## [AIM OF THE EXERCISE]
Reproduce the records below exactly; no pictures.

Saved entries
<<<<
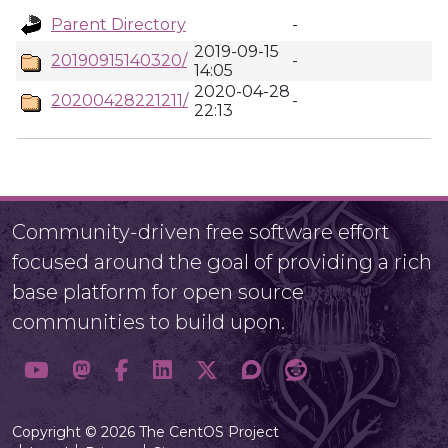
Parent Directory
-
2019-09-15
20190915140320/
-
14:05
2020-04-28
20200428221211/
-
22:13
Community-driven free software effort
focused around the goal of providing a rich
base platform for open source
communities to build upon.
Copyright © 2026 The CentOS Project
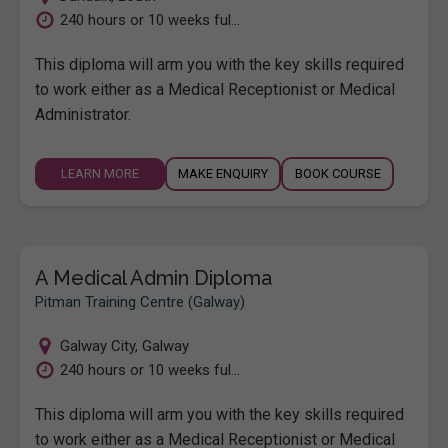
240 hours or 10 weeks ful...
This diploma will arm you with the key skills required
to work either as a Medical Receptionist or Medical
Administrator.
LEARN MORE
MAKE ENQUIRY
BOOK COURSE
A Medical Admin Diploma
Pitman Training Centre (Galway)
Galway City
,
Galway
240 hours or 10 weeks ful...
This diploma will arm you with the key skills required
to work either as a Medical Receptionist or Medical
>>>>
## [SOLVED PROBLEM]
Parent Directory
-
2019-09-15
20190915140320/
-
14:05
2020-04-28
20200428221211/
-
22:13
Community-driven free software effort
focused around the goal of providing a rich
base platform for open source
communities to build upon.
Copyright © 2026 The CentOS Project
240 hours or 10 weeks ful...
This diploma will arm you with the key skills required
to work either as a Medical Receptionist or Medical
Administrator.
LEARN MORE
MAKE ENQUIRY
BOOK COURSE
A Medical Admin Diploma
Pitman Training Centre (Galway)
Galway City
,
Galway
240 hours or 10 weeks ful...
This diploma will arm you with the key skills required
to work either as a Medical Receptionist or Medical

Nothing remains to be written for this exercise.